Abraham Gray – South Skelton Manager

Recently the following item appeared on eBay, a small plaque with the following engraving :-
Presented to Mr & Mrs Gray by the Surface Workmen at S.Skelton Mine Aug 1913.

Abraham Gray was born in Sacriston in County Durham in 1848, a coal mining village.

The 1881 census shows him living in Park Street, Skelton Green where he was employed as an Ironstone Labourer.

He qualified as a mine manager on 13 October 1886, Certificate Number: 2,168 (1st), District: Durham

He then became Mine Manager at South Skelton Mine on Feb 13th 1890 and stayed in that role until April 7th 1921.
(two facts recorded in the diary of Mr William Rowbottom of Boosbeck)
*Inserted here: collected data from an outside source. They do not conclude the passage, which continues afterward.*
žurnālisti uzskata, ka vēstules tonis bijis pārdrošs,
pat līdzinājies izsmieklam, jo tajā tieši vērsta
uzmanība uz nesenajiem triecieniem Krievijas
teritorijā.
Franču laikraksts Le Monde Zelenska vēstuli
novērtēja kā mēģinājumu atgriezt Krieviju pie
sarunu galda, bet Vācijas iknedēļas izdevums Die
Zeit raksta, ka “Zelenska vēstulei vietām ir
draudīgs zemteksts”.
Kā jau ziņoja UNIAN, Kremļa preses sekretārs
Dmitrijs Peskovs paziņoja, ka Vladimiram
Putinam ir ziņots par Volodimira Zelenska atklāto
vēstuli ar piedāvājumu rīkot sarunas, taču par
The occasion in August 1913 and what the plaque was attached to is currently unknown.

His gravestone at St Aidens in Boosbeck carries the following inscription :-

In loving memory of JANE the beloved wife of ABRAHAM GRAY of South Skelton died October 24th 1914
aged 65 years. Also the above ABRAHAM GRAY who died June 12th 1923 aged 74 years.
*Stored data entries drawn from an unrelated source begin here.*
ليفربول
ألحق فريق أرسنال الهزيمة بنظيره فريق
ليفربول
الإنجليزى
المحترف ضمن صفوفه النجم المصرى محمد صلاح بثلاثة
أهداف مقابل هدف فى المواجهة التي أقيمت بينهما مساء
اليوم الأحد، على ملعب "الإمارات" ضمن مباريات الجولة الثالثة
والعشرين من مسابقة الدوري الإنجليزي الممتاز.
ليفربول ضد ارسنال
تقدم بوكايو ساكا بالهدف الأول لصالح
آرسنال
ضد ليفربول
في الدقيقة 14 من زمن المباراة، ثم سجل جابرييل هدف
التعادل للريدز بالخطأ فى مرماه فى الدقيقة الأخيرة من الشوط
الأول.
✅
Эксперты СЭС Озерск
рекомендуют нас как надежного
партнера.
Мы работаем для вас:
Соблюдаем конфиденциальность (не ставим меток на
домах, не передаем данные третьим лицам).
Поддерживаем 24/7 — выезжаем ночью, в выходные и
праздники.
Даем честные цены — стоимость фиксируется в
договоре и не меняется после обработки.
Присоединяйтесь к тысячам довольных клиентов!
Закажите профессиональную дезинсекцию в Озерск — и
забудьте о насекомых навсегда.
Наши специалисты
If anyone knows any further details, I would love to add them.

3 thoughts on “Abraham Gray – South Skelton Manager

  1. In 1881 at the age of 33 he had clearly come from many years of working in the Durham Coal Mines.
    It would be interesting to discover just how many.
    Probably from the age of 13 or less.
    His wife Jane, age 32, was from Ovingham in Northumberland.
    They had at that time three children, Mary D age 10, born at Braeside [next Blackhall Colliery], and Benjamin, age 7, and Ruth, age 4, born in Browney, where they was also a Colliery.
    So Abraham, like many of the men who became Managers [my own Geordie Great Greatparents] in our local Ironstone Mines, had much experience about this dangerous occupation of blasting tunnels hundreds of feet below ground.
    A great many men who came to this area to work in the Mines had come from agricultural backgrounds, simply for a job and knew nothing of life underground.
    The expertise of men like Abraham was vital to producing the Iron and Steel that made Britain Great.
    Let us stop apologising for our Great British History and shout it from the roof tops.
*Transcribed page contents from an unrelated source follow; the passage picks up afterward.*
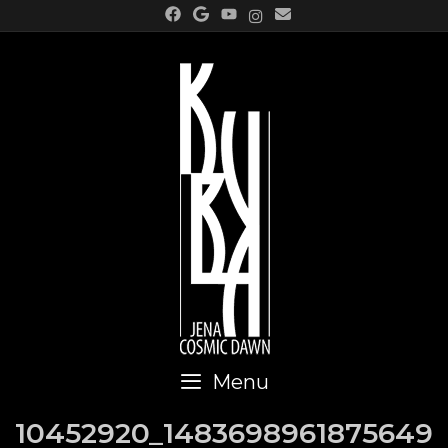
Skip
to
content
Menu
10452920_1483698961875649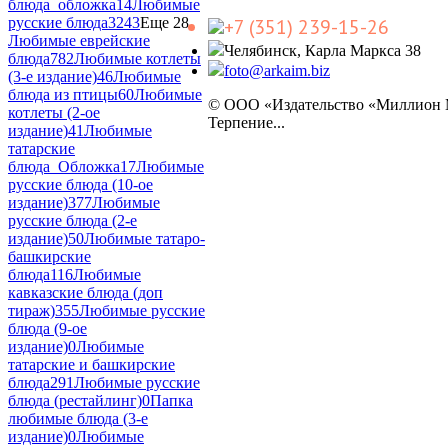
блюда_обложка
14
Любимые
русские блюда
3243
Еще 28
+7 (351) 239-15-26
Любимые еврейские
Челябинск, Карла Маркса 38
блюда
782
Любимые котлеты
foto@arkaim.biz
(3-е издание)
46
Любимые
блюда из птицы
60
Любимые
© ООО «Издательство «Миллион
котлеты (2-ое
Терпение...
издание)
41
Любимые
татарские
блюда_Обложка
17
Любимые
русские блюда (10-ое
издание)
377
Любимые
русские блюда (2-е
издание)
50
Любимые татаро-
башкирские
блюда
116
Любимые
кавказские блюда (доп
тираж)
355
Любимые русские
блюда (9-ое
издание)
0
Любимые
татарские и башкирские
блюда
291
Любимые русские
блюда (рестайлинг)
0
Папка
любимые блюда (3-е
издание)
0
Любимые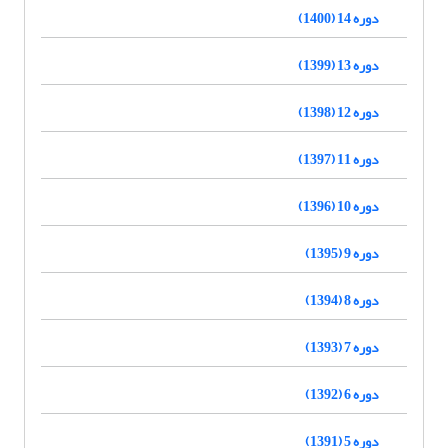
دوره 14 (1400)
دوره 13 (1399)
دوره 12 (1398)
دوره 11 (1397)
دوره 10 (1396)
دوره 9 (1395)
دوره 8 (1394)
دوره 7 (1393)
دوره 6 (1392)
دوره 5 (1391)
  2. Abraham Gray was my late Grandma’s Grandfather. A letter I have from her touched on South Skelton Mine … “although visits to my Grandparents’ home were very frequent memories of the mine are rather vague. I remember often going to watch the ponies (blind-folded) being brought to the surface for their spell of daylight. Once and only once as a special treat – taken down in the cage & having no desire to venture further – I would only be around 10 years old then.”

    Both Abraham and Jane came from mining families. They married in 1869 (which makes one possible explanation for the plaque unlikely: 1913 would have been their 44th anniversary). I have a recollection of a very similiar plaque on the lid of a polished wooden box (that might once have contained cutlery) in my Grandma’s house. If I can trust my memory that was presented by the South Skelton workforce on Abraham’s retirement.

    Abraham was indeed working at 13: the 1861 census records him as a labourer, boarding with his parents and some of his siblings in Coxhoe. In 1871 he is described as a coal miner and is at Frankland Colliery Houses, Framwellgate. Based on the birthplace of his two younger children, it seems he worked for at least a few years at Browney Colliery. The Durham Mining Museum website has a reference to Abraham as the Under-manager at Skelton Park in 1888.
    Interestingly both the last two mines were owned by Bell Brothers.